Data excerpts:
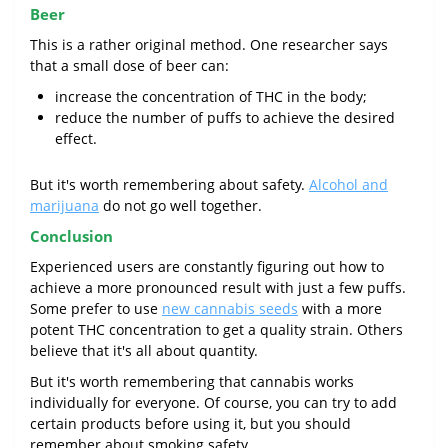
Beer
This is a rather original method. One researcher says
that a small dose of beer can:
increase the concentration of THC in the body;
reduce the number of puffs to achieve the desired
effect.
But it's worth remembering about safety.
Alcohol and
marijuana
do not go well together.
Conclusion
Experienced users are constantly figuring out how to
achieve a more pronounced result with just a few puffs.
Some prefer to use
new cannabis seeds
with a more
potent THC concentration to get a quality strain. Others
believe that it's all about quantity.
But it's worth remembering that cannabis works
individually for everyone. Of course, you can try to add
certain products before using it, but you should
remember about smoking safety.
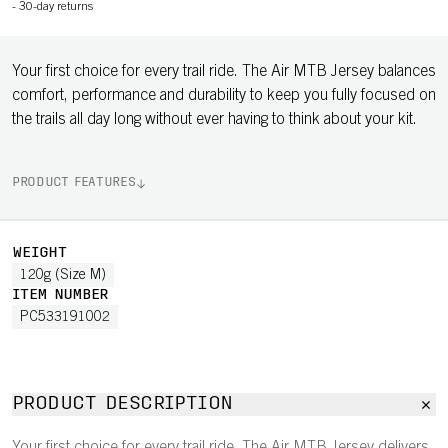
-
30-day returns
Your first choice for every trail ride. The Air MTB Jersey balances
comfort, performance and durability to keep you fully focused on
the trails all day long without ever having to think about your kit.
PRODUCT FEATURES
WEIGHT
120g (Size M)
ITEM NUMBER
PC533191002
PRODUCT DESCRIPTION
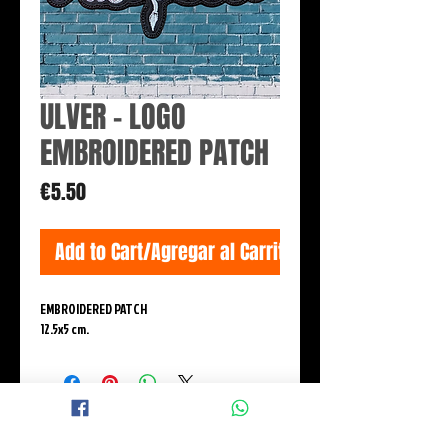
ULVER - LOGO
EMBROIDERED PATCH
Price
€5.50
Add to Cart/Agregar al Carrito
EMBROIDERED PATCH
12.5x5 cm.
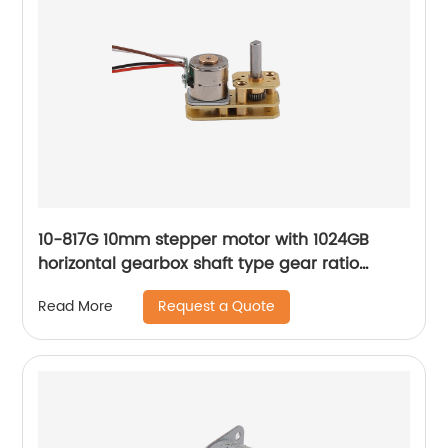
10-817G 10mm stepper motor with 1024GB
horizontal gearbox shaft type gear ratio
adjustable
Request a Quote
Read More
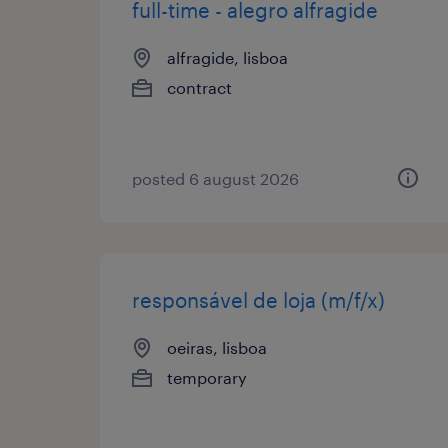
full-time - alegro alfragide
alfragide, lisboa
contract
posted 6 august 2026
responsável de loja (m/f/x)
oeiras, lisboa
temporary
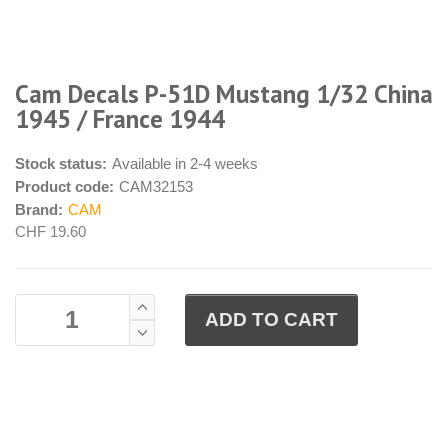
Cam Decals P-51D Mustang 1/32 China
1945 / France 1944
Stock status:
Available in 2-4 weeks
Product code:
CAM32153
Brand:
CAM
CHF 19.60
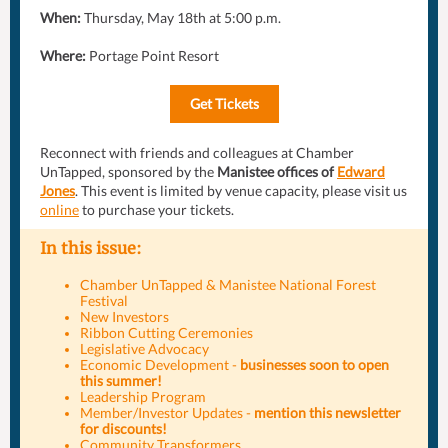
When:
Thursday, May 18th at 5:00 p.m.
Where:
Portage Point Resort
Get Tickets
Reconnect with friends and colleagues at Chamber
UnTapped, sponsored by the
Manistee offices of
Edward
Jones
. This event is limited by venue capacity, please visit us
online
to purchase your tickets.
In this issue:
Chamber UnTapped & Manistee National Forest
Festival
New Investors
Ribbon Cutting Ceremonies
Legislative Advocacy
Economic Development -
businesses soon to open
this summer!
Leadership Program
Member/Investor Updates -
mention this newsletter
for discounts!
Community Transformers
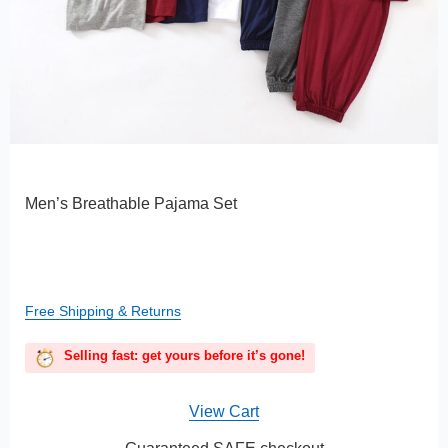
Men’s Breathable Pajama Set
Free Shipping & Returns
Selling fast: get yours before it’s gone!
View Cart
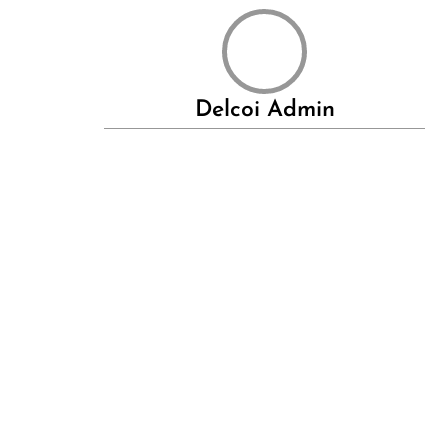
Delcoi Admin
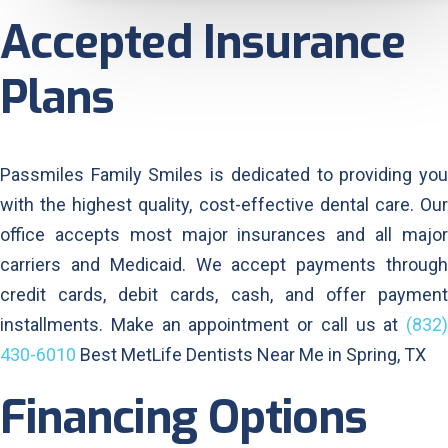
Accepted Insurance
Plans
Passmiles Family Smiles is dedicated to providing you
with the highest quality, cost-effective dental care. Our
office accepts most major insurances and all major
carriers and Medicaid. We accept payments through
credit cards, debit cards, cash, and offer payment
installments. Make an appointment or call us at
(832)
430-6010
Best MetLife Dentists Near Me in Spring, TX
Financing Options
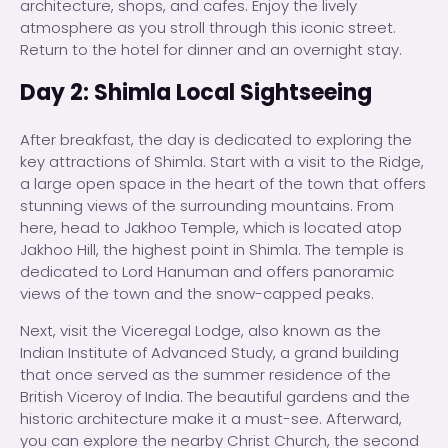
architecture, shops, and cafes. Enjoy the lively
atmosphere as you stroll through this iconic street.
Return to the hotel for dinner and an overnight stay.
Day 2: Shimla Local Sightseeing
After breakfast, the day is dedicated to exploring the
key attractions of Shimla. Start with a visit to the Ridge,
a large open space in the heart of the town that offers
stunning views of the surrounding mountains. From
here, head to Jakhoo Temple, which is located atop
Jakhoo Hill, the highest point in Shimla. The temple is
dedicated to Lord Hanuman and offers panoramic
views of the town and the snow-capped peaks.
Next, visit the Viceregal Lodge, also known as the
Indian Institute of Advanced Study, a grand building
that once served as the summer residence of the
British Viceroy of India. The beautiful gardens and the
historic architecture make it a must-see. Afterward,
you can explore the nearby Christ Church, the second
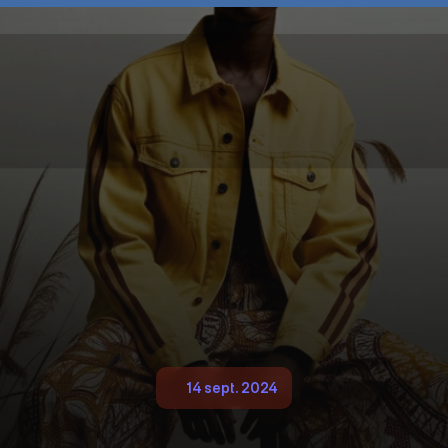
14 sept. 2024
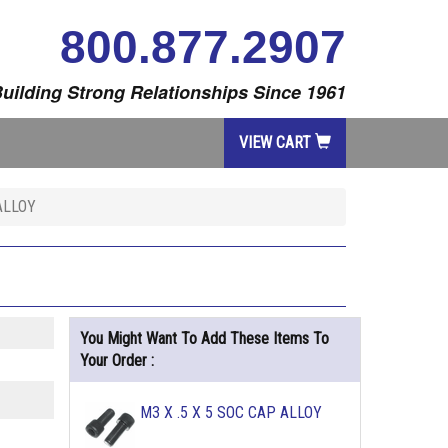
800.877.2907
uilding Strong Relationships Since 1961
VIEW CART
ALLOY
You Might Want To Add These Items To
Your Order :
M3 X .5 X 5 SOC CAP ALLOY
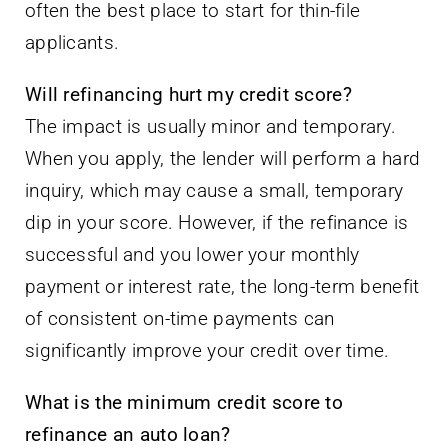
often the best place to start for thin-file
applicants.
Will refinancing hurt my credit score?
The impact is usually minor and temporary.
When you apply, the lender will perform a hard
inquiry, which may cause a small, temporary
dip in your score. However, if the refinance is
successful and you lower your monthly
payment or interest rate, the long-term benefit
of consistent on-time payments can
significantly improve your credit over time.
What is the minimum credit score to
refinance an auto loan?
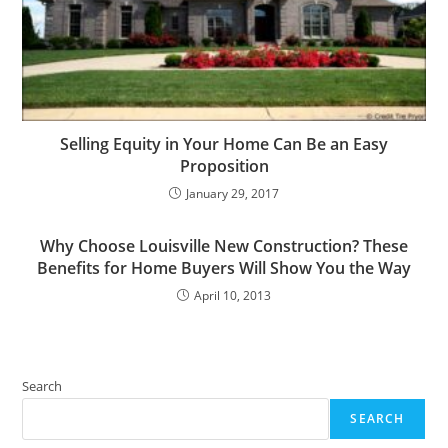
Selling Equity in Your Home Can Be an Easy
Proposition
January 29, 2017
Why Choose Louisville New Construction? These
Benefits for Home Buyers Will Show You the Way
April 10, 2013
Search
SEARCH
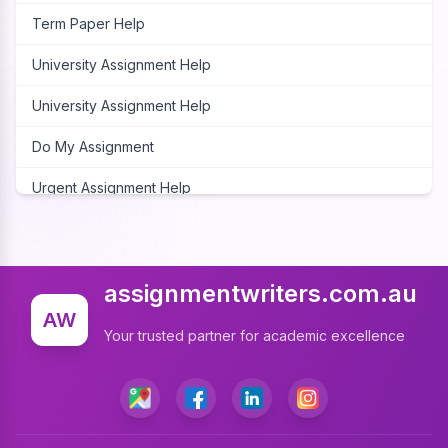
Term Paper Help
University Assignment Help
University Assignment Help
Do My Assignment
Urgent Assignment Help
Cheap Assignment Help
Assignment Expert
assignmentwriters.com.au
Write My Assignment
AW
Your trusted partner for academic excellence
Assignment Cover Page
Programming Assignment Help
Matlab Assignment Help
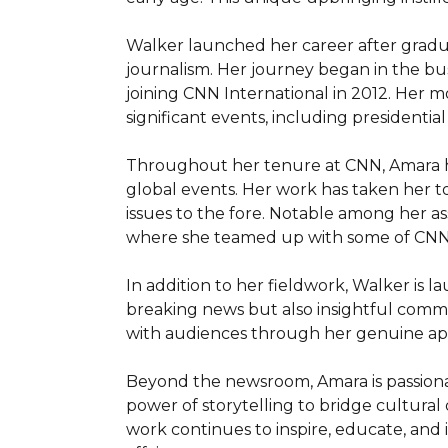
Walker launched her career after graduat
journalism. Her journey began in the bu
joining CNN International in 2012. Her m
significant events, including presidential
Throughout her tenure at CNN, Amara has
global events. Her work has taken her to 
issues to the fore. Notable among her as
where she teamed up with some of CNN's
In addition to her fieldwork, Walker is 
breaking news but also insightful commen
with audiences through her genuine appr
Beyond the newsroom, Amara is passionate
power of storytelling to bridge cultural 
work continues to inspire, educate, and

* **WHAT YOU ARE ASKED TO DO**
Copy each line of the data above that holds "temporary".

* **SOLUTION FOR THIS EXERCISE**
temporary
The impact is usually minor and temporary.
inquiry, which may cause a small, temporary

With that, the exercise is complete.